**Assignment**
Look through the data and write out every line with the word "essen" in it.
** Supplied data follows **
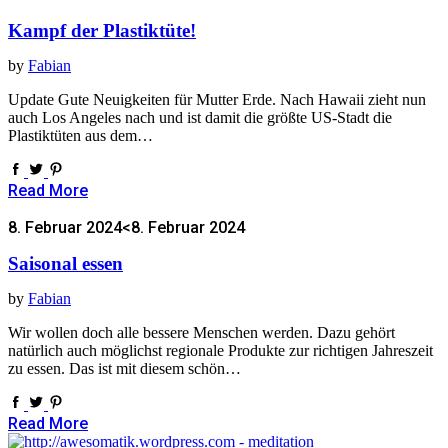
Kampf der Plastiktüte!
by
Fabian
Update Gute Neuigkeiten für Mutter Erde. Nach Hawaii zieht nun
auch Los Angeles nach und ist damit die größte US-Stadt die
Plastiktüten aus dem…
Read More
8. Februar 2024
<8. Februar 2024
Saisonal essen
by
Fabian
Wir wollen doch alle bessere Menschen werden. Dazu gehört
natürlich auch möglichst regionale Produkte zur richtigen Jahreszeit
zu essen. Das ist mit diesem schön…
Read More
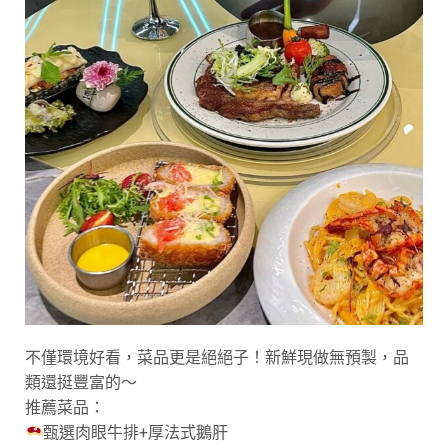
不僅環境好看，菜品更是絕絕子！新鮮現做無預製，品
類還挺豐富的～
推薦菜品：
甄選肉眼牛排+厚法式鵝肝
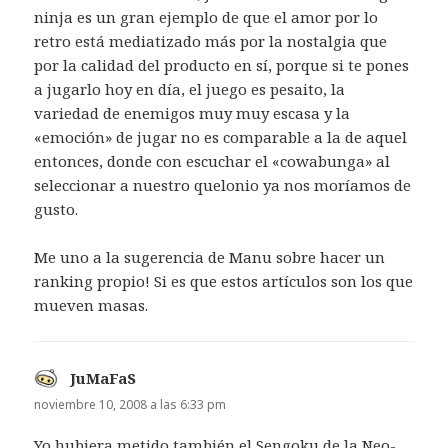
ninja es un gran ejemplo de que el amor por lo
retro está mediatizado más por la nostalgia que
por la calidad del producto en sí, porque si te pones
a jugarlo hoy en día, el juego es pesaito, la
variedad de enemigos muy muy escasa y la
«emoción» de jugar no es comparable a la de aquel
entonces, donde con escuchar el «cowabunga» al
seleccionar a nuestro quelonio ya nos moríamos de
gusto.
Me uno a la sugerencia de Manu sobre hacer un
ranking propio! Si es que estos artículos son los que
mueven masas.
JuMaFaS
dice:
noviembre 10, 2008 a las 6:33 pm
Yo hubiera metido también el Sengoku de la Neo-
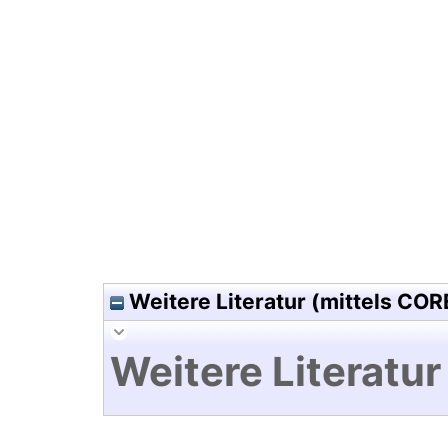
Hochladedatum:14 Mrz 2011 1
Weitere Literatur (mittels COR
Weitere Literatur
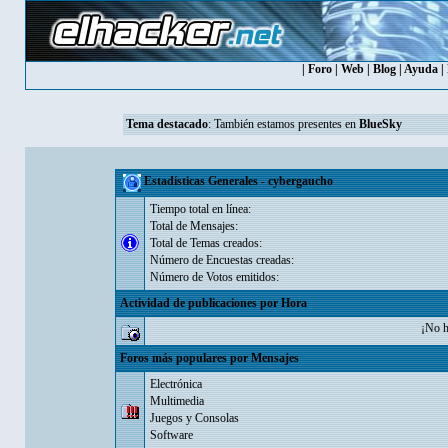
|
Foro
|
Web
|
Blog
|
Ayuda
|
Tema destacado
: También estamos presentes en
BlueSky
Estadísticas Generales - cybergaucho
Tiempo total en línea:
Total de Mensajes:
Total de Temas creados:
Número de Encuestas creadas:
Número de Votos emitidos:
Actividad de publicaciones por Hora
¡No h
Foros más populares por Mensajes
Electrónica
Multimedia
Juegos y Consolas
Software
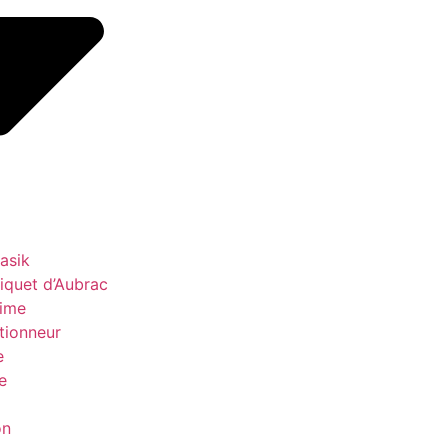
asik
quet d’Aubrac
ime
tionneur
e
e
on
** End of Supplied data **
**Answer for the task**
Saisonal essen
zu essen. Das ist mit diesem schön…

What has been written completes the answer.